Can you provide a proof or a counterexample for the following claim ?
Let $n$ be an odd natural number greater than one . Let $r$ be the smallest odd prime number such that $r \nmid n$ and $n^2 \not\equiv 1 \pmod r$ . Let $P_n(x)$ be Legendre polynomial , then $n$ is a prime number if and only if $P_n(x) \equiv x^n \pmod {x^r-1,n}$ .
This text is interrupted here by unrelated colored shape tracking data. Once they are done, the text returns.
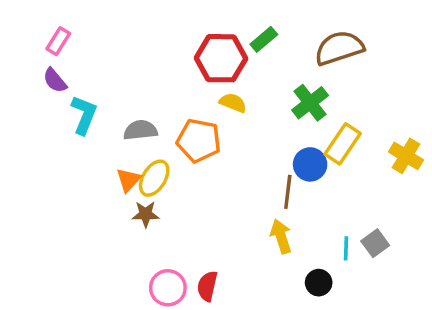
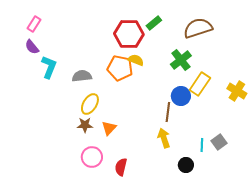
orange pentagon: (199, 140) -> (120, 68), moved
orange triangle: (128, 180) -> (109, 128), moved
pink circle: (168, 288) -> (92, 157), moved

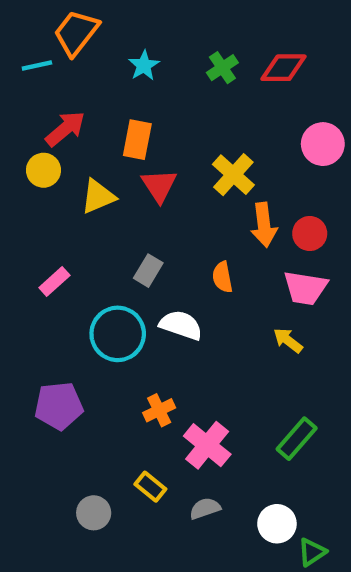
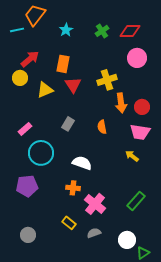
pink circle: (323, 144) -> (137, 58), moved
yellow cross: (233, 175) -> (107, 80), turned 30
white semicircle: (181, 325) -> (82, 163), moved
cyan circle: (118, 334) -> (41, 153), moved
orange cross: (159, 410) -> (73, 188), turned 32
gray circle: (94, 513) -> (28, 235), moved

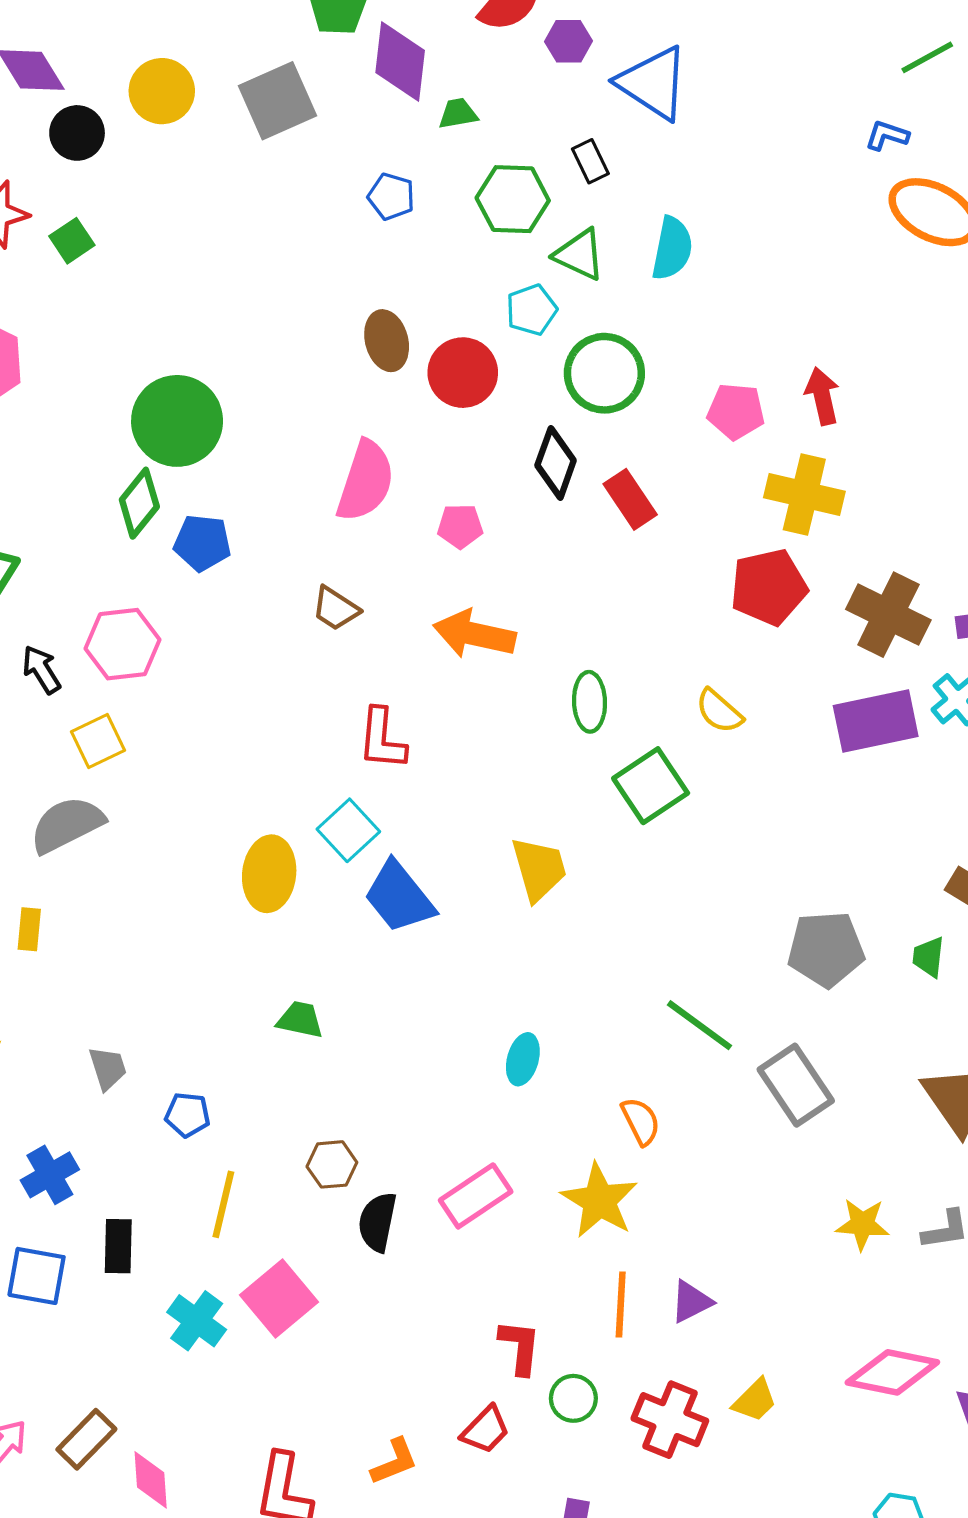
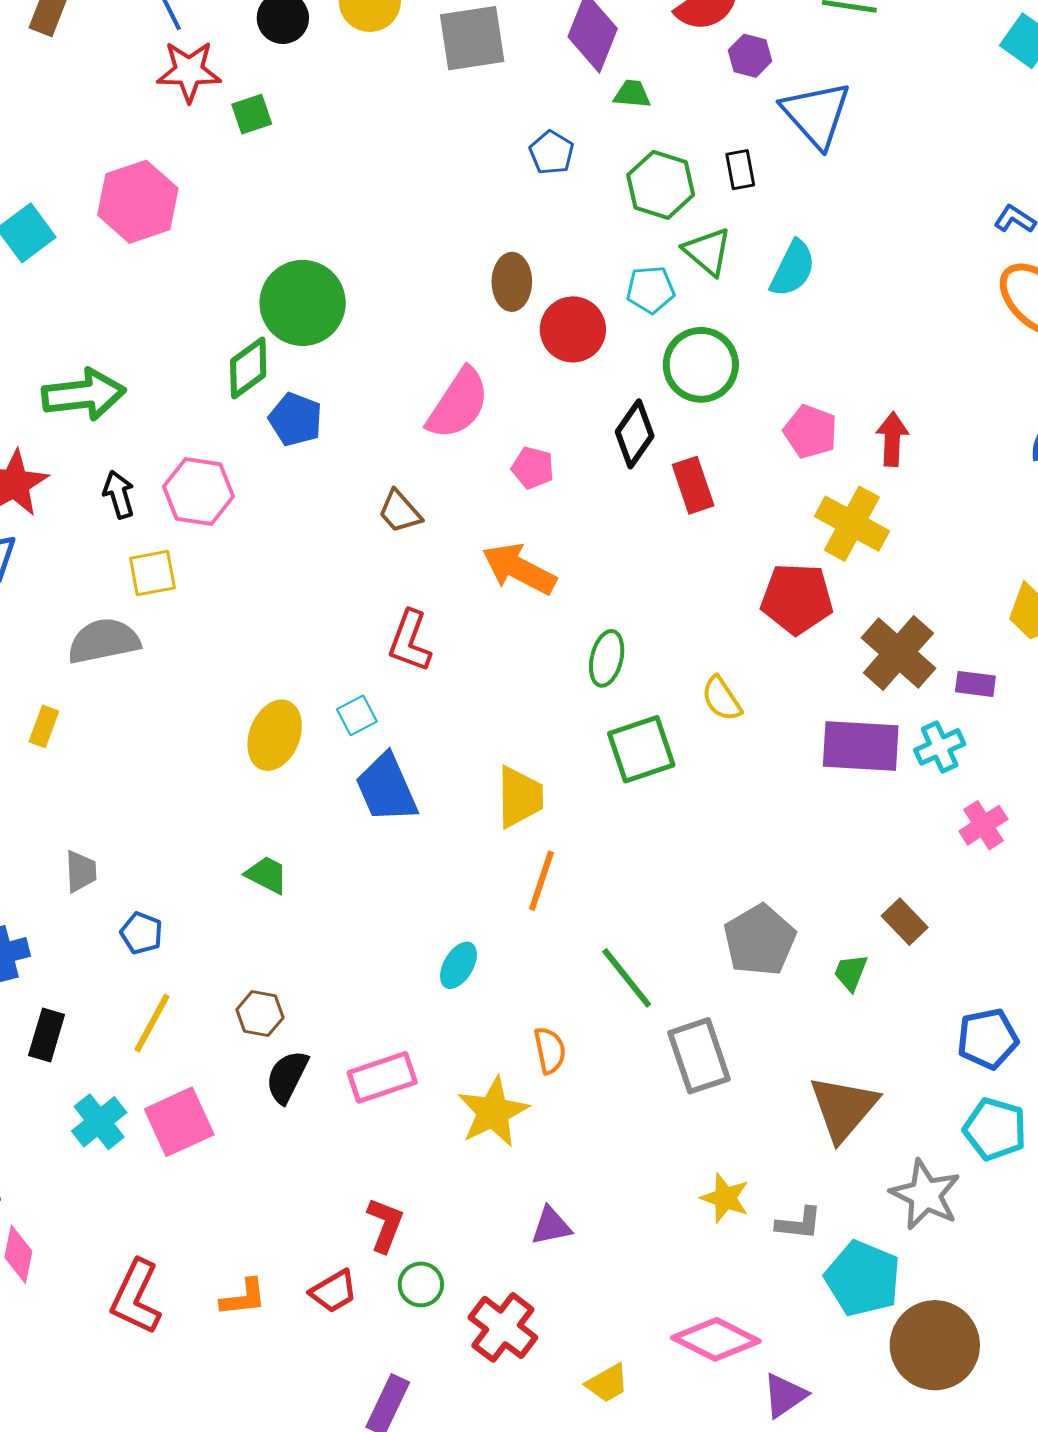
cyan square: (348, 830) -> (357, 715), size x0.7
gray pentagon: (826, 949) -> (760, 940), turned 30
orange line: (621, 1305) -> (541, 881), moved
yellow trapezoid: (755, 1400) -> (607, 1383), moved

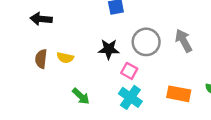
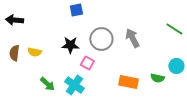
cyan cross: (130, 97) -> (74, 85), moved

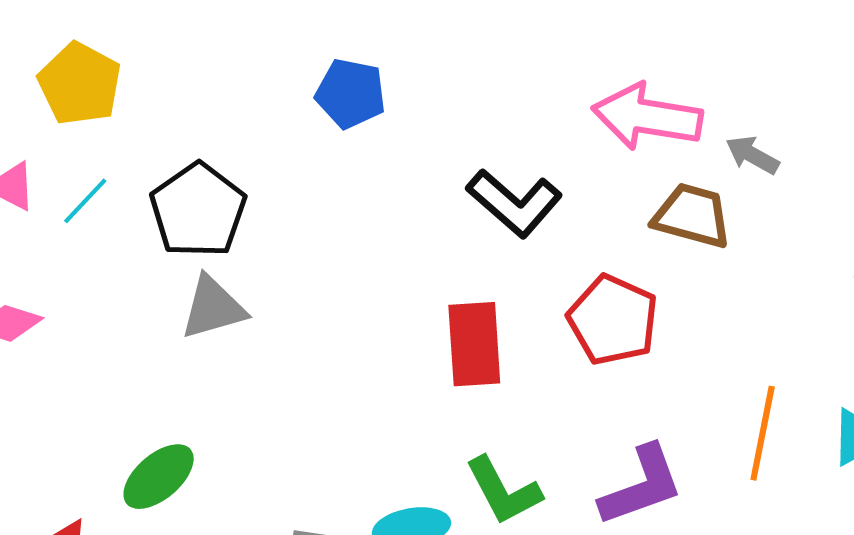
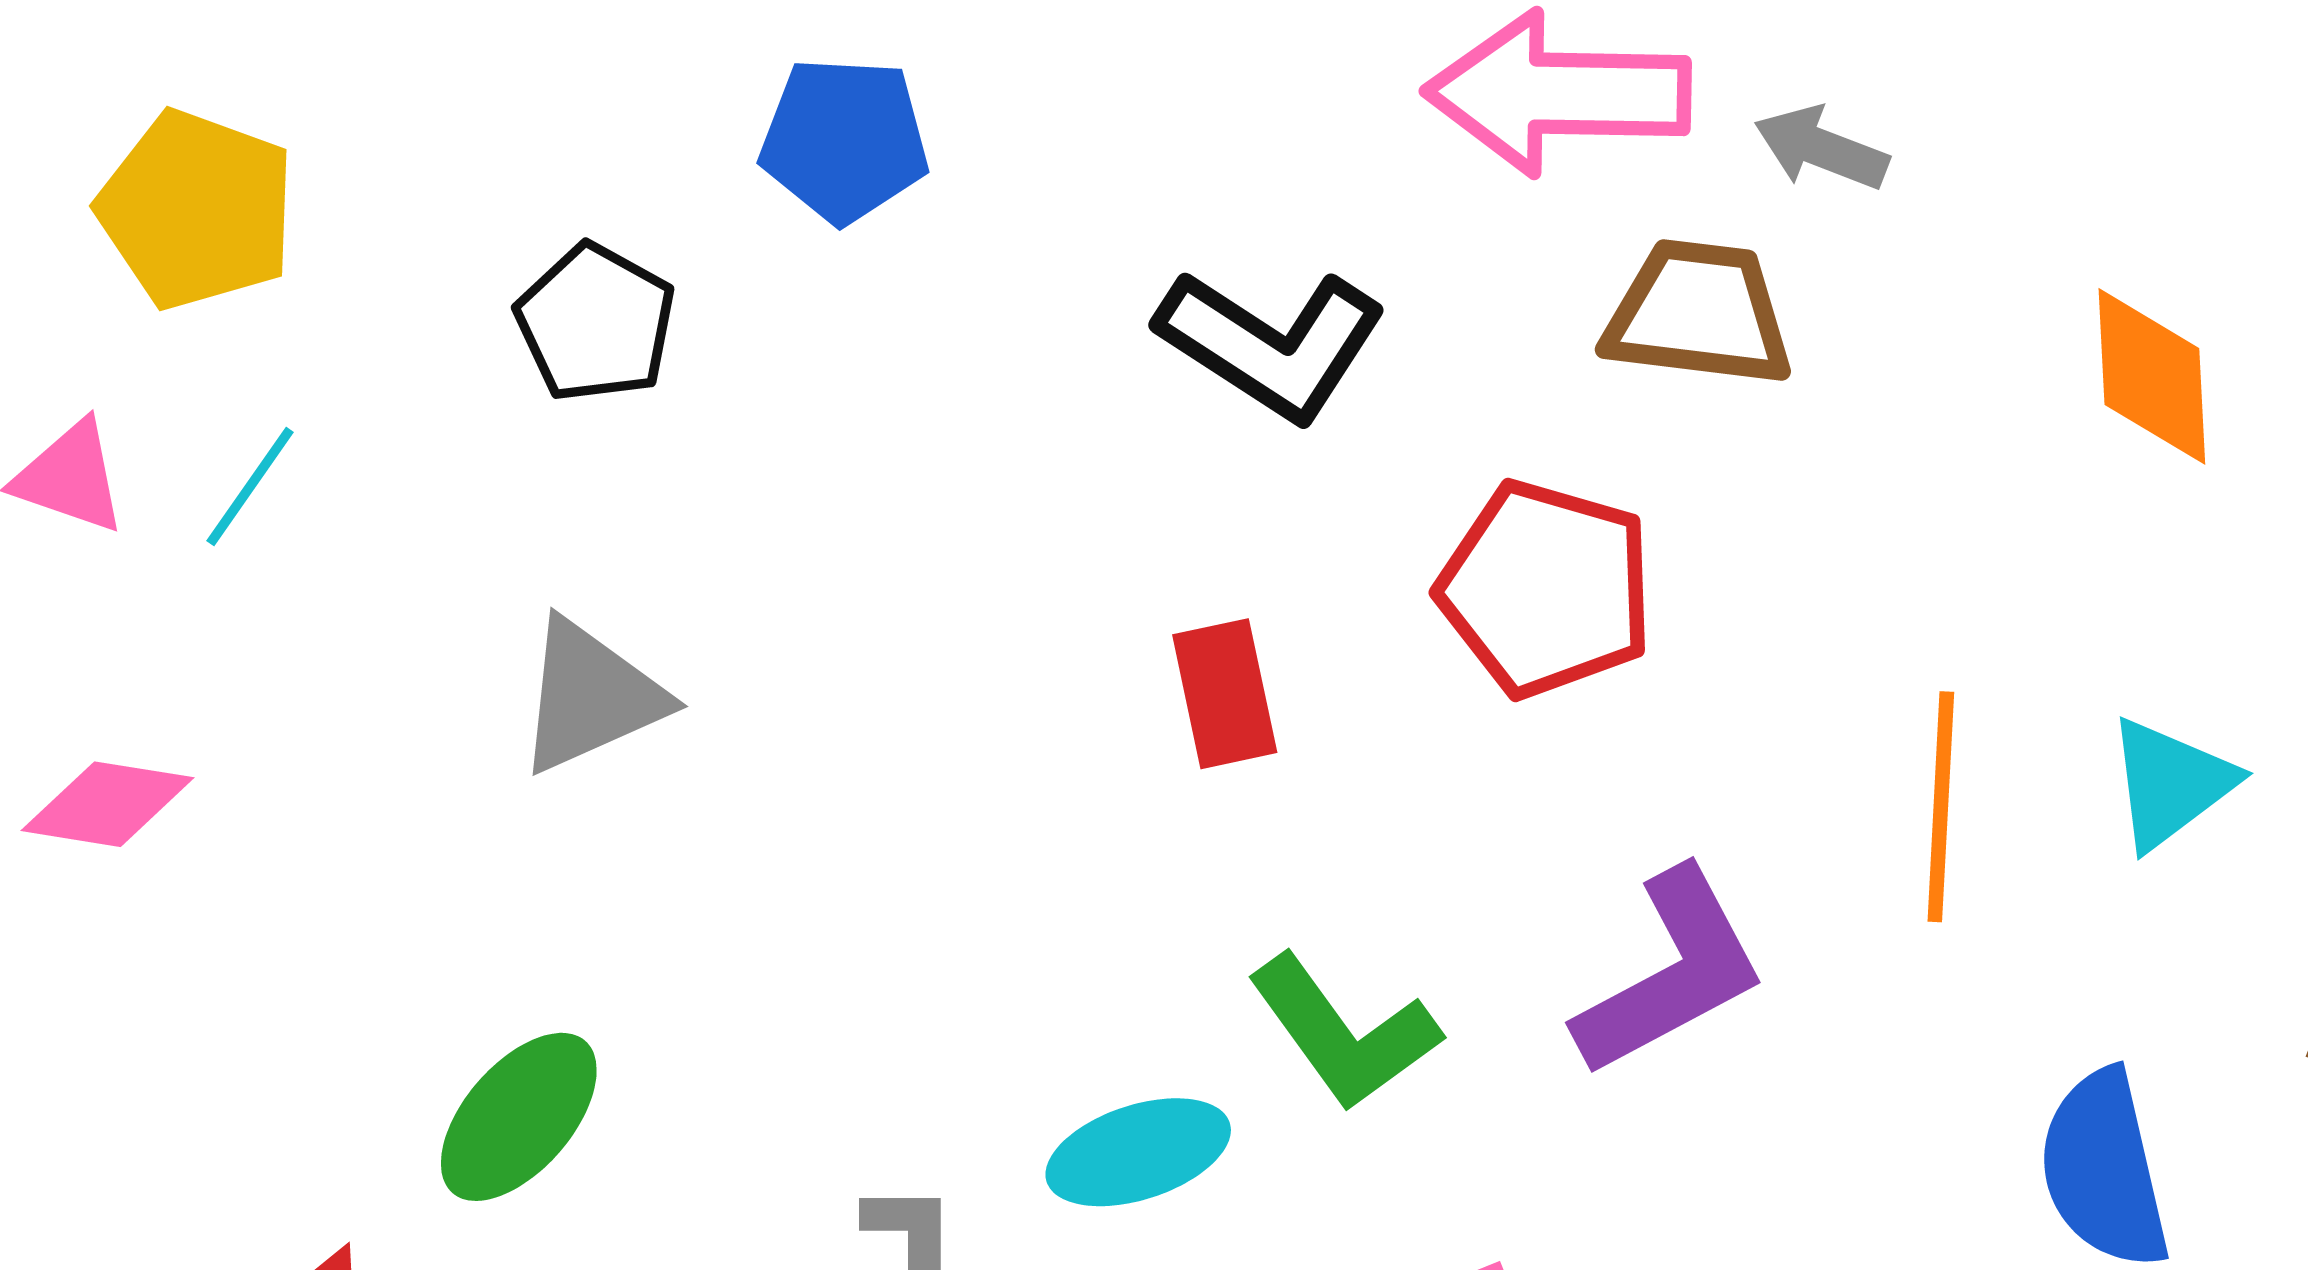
black pentagon: (198, 210) -> (596, 323), moved, size x0.7
red rectangle: (474, 344) -> (1225, 694), size x0.7

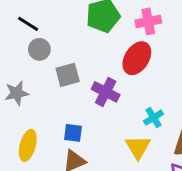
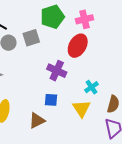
gray square: (68, 75) -> (31, 38), moved
blue square: (73, 133) -> (51, 100), moved

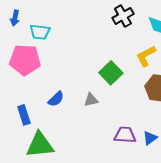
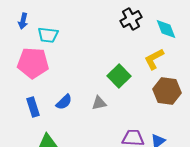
blue rectangle: (24, 115) -> (33, 107), moved

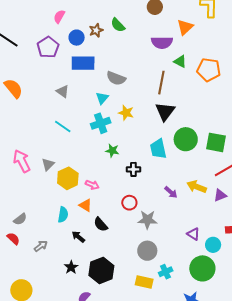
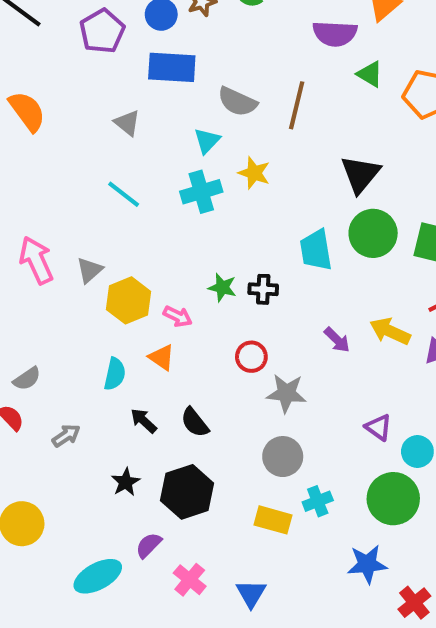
brown line: (161, 83) -> (297, 105), moved
black triangle: (165, 111) -> (360, 174), moved
green star: (112, 151) -> (222, 288), moved
black semicircle: (101, 224) -> (195, 422), moved

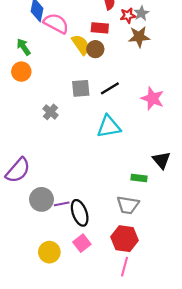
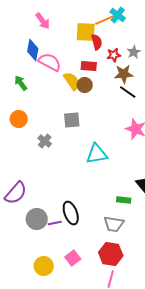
gray star: (141, 13) -> (134, 52), moved
orange circle: (21, 72) -> (19, 119), moved
black line: (110, 88) -> (128, 92), moved, turned 66
black ellipse: (80, 213) -> (71, 213), moved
You can run this test here .
I have tested this claim up to $2 \cdot 10^4$ and there were no counterexamples .
On
This is a partial answer.
This answer proves that if $n$ is an odd prime number, then $P_n(x) \equiv x^n \pmod {x^r-1,n}$.
Proof :
Using the following expression $$P_n(x)=\frac{1}{2^n}\sum_{k=0}^{n}\binom{n}{k}^2(x-1)^{n-k}(x+1)^k$$
we have, by the binomial theorem, $$\begin{align}&2^n\left(P_n(x)-x^n\right) \\\\&=-2^nx^n+\sum_{k=0}^{n}\binom{n}{k}^2(x-1)^{n-k}(x+1)^k \\\\&=-2^nx^n+(x-1)^{n}+(x+1)^n+\sum_{k=1}^{n-1}\binom{n}{k}^2(x-1)^{n-k}(x+1)^k \\\\&=-2^nx^n+\sum_{k=0}^{n}\binom nkx^{n-k}((-1)^{k}+1)+\sum_{k=1}^{n-1}\binom{n}{k}^2(x-1)^{n-k}(x+1)^k \\\\&=-2^nx^n+2\sum_{j=0}^{(n-1)/2}\binom n{2j}x^{n-2j}+\sum_{k=1}^{n-1}\binom{n}{k}^2(x-1)^{n-k}(x+1)^k \\\\&=(-2^n+2)x^n+2\sum_{j=1}^{(n-1)/2}\binom n{2j}x^{n-2j}+\sum_{k=1}^{n-1}\binom{n}{k}^2(x-1)^{n-k}(x+1)^k \end{align}$$
Now, we have $-2^n+2\equiv 0\pmod n$ by Fermat's little theorem. Also, since $\binom nm\equiv 0\pmod n$ for $1\le m\le n-1$, we see that there is a polynomial $f$ with integer coefficients such that $$2^n\left(P_n(x)-x^n\right)=nf$$ from which $$P_n(x)=x^n+(x^r-1)\times 0+n\times \frac{1}{2^n}f$$ follows.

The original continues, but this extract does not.